*1240Proceeding pursuant to CPLR article 78 (transferred to the Appellate Division of the Supreme Court in the Fourth Judicial Department by order of the Supreme Court, Monroe County [Harold L. Galloway, J.], dated October 26, 2006) to review a determination of respondent. The determination, after a hearing, revoked petitioner’s parole.
It is hereby ordered that the determination be and the same hereby is unanimously confirmed without costs and the petition is dismissed.

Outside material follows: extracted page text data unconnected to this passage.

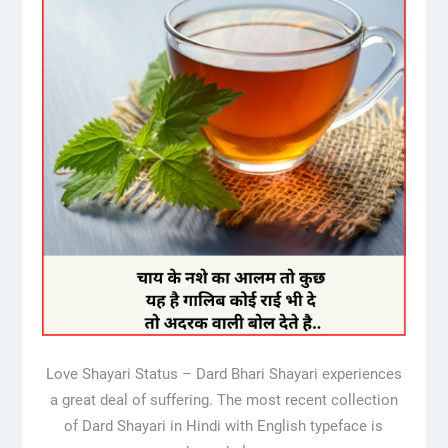
Love Shayari Status – Dard Bhari Shayari experiences
a great deal of suffering. The most recent collection
of Dard Shayari in Hindi with English typeface is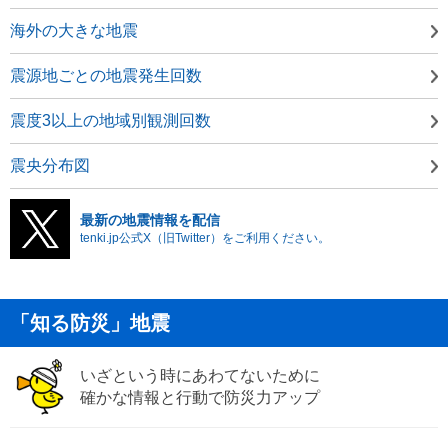
海外の大きな地震
震源地ごとの地震発生回数
震度3以上の地域別観測回数
震央分布図
最新の地震情報を配信
tenki.jp公式X（旧Twitter）をご利用ください。
「知る防災」地震
いざという時にあわてないために
確かな情報と行動で防災力アップ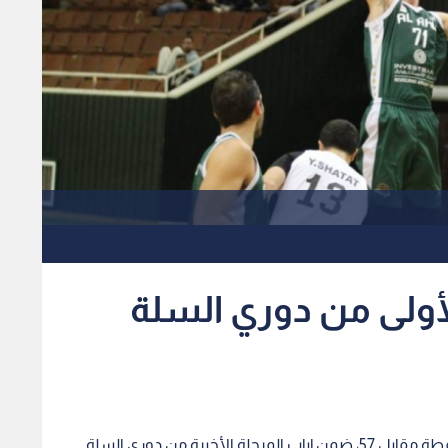
الأولى من دوري السلة
تفوق فريق الأهلي على مضيفه كفريوبا، بنتيجة 102 نقطة مقابل 57، ضمن إياب المرحلة الأخيرة من دوري السلة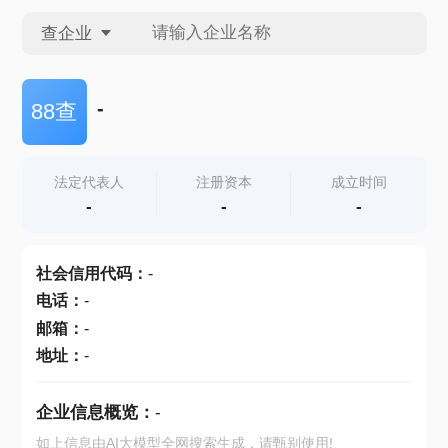
查企业
查企业
-
88查
查招投标
法定代表人
注册资本
成立时间
-
-
-
查产地
社会信用代码
：
-
电话
：
-
邮箱
：
-
地址
：
-
企业信息概览：
-
如上信息由AI大模型全网搜索生成，请甄别使用!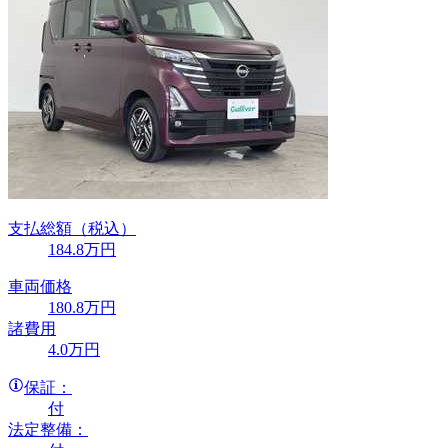
支払総額
（税込）
184
.8
万円
車両価格
180
.8
万円
諸費用
4
.0
万円
保証：
付
法定整備：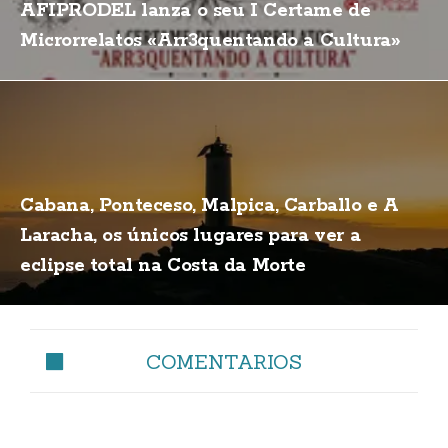
AFIPRODEL lanza o seu I Certame de
Microrrelatos «Arr3quentando a Cultura»
Cabana, Ponteceso, Malpica, Carballo e A
Laracha, os únicos lugares para ver a
eclipse total na Costa da Morte
COMENTARIOS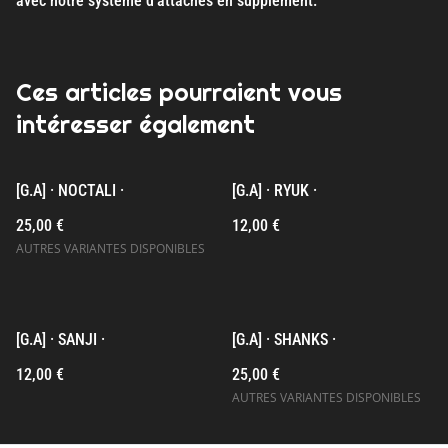
avec notre système d'attaches en supplément.
Ces articles pourraient vous
intéresser également
[G.A] · NOCTALI ·
[G.A] · RYUK ·
25,00 €
12,00 €
AUTRES VARIANTES DISPONIBLES
[G.A] · SANJI ·
[G.A] · SHANKS ·
12,00 €
25,00 €
AUTRES VARIANTES DISPONIBLES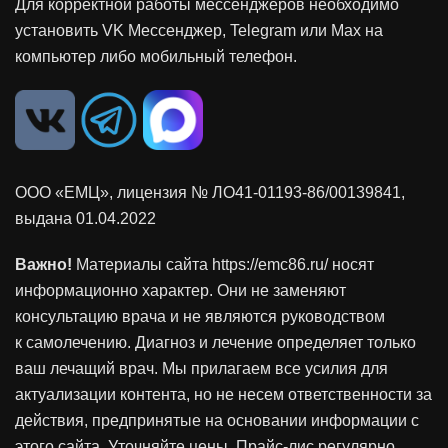
Для корректной работы мессенджеров необходимо
установить VK Мессенджер, Telegram или Max на
компьютер либо мобильный телефон.
ООО «ЕМЦ», лицензия
№ ЛО41-01193-86/00139841
,
выдана 01.04.2022
Важно!
Материалы сайта https://emc86.ru/ носят
информационно характер. Они не заменяют
консультацию врача и не являются руководством
к самолечению. Диагноз и лечение определяет только
ваш лечащий врач. Мы прилагаем все усилия для
актуализации контента, но не несем ответственности за
действия, предпринятые на основании информации с
этого сайта. Уточняйте цены. Прайс-лис регулярно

Memorandum: Petitioner commenced this proceeding pursuant to CPLR article 78 seeking review of the determination revoking his parole. We reject petitioner’s contention that respondent improperly denied him a preliminary hearing. Contrary to the contention of petitioner, he was not entitled to a preliminary hearing pursuant to Executive Law § 259-i (3) (c) (i) inasmuch as he had been convicted upon his plea of guilty of a new crime (see id.; People ex rel. Johnson v Russi, 258 AD2d 346, 347 [1999], appeal dismissed and lv denied 93 NY2d 945 [1999]). To the extent that petitioner became eligible for a preliminary hearing when he withdrew his plea on March 10, 2004, he should have raised that issue at the first appearance for the final revocation hearing on March 18, 2004, at which time the Hearing Officer would have “had an opportunity of effectively” addressing the matter (CPL 470.05 [2]; see generally People ex rel. Martinez v New York State Bd. of Parole, 56 NY2d 588, 590 [1982]). His failure to do so renders this issue unpreserved for our review, and we further note that petitioner failed to exhaust his administrative remedies with respect to this issue (see generally Matter of Shapard v Zon, 30 AD3d 1098 [2006]). The determination that petitioner violated the conditions of his parole is supported by substantial evidence (see Matter of Mosley v Dennison, 30 AD3d 975, 976 [2006], lv denied 7 NY3d 712 [2006]; Matter of Westcott v New York State Bd. of Parole, 256 AD2d 1179, 1180 [1998]). Contrary to the contention of petitioner, he was not found guilty solely on the basis of inadmissible hearsay. Rather, the inculpatory statements made by petitioner to his parole officer were admissible under the exception to the hearsay rule for party admissions (see People v Thomas, 300 AD2d 1034, 1035 [2002], lv denied 99 NY2d 633 [2003]). Nor do we agree with petitioner that the 15-month time assessment against him was excessive in light of the mitigating evidence that he presented (see 9 NYCRR 8005.20 [c] [1] [vi]). We have examined petitioner’s remaining contentions and conclude that they are lacking in merit. Present—Hurlbutt, J.P., Gorski, Smith, Fahey and Green, JJ.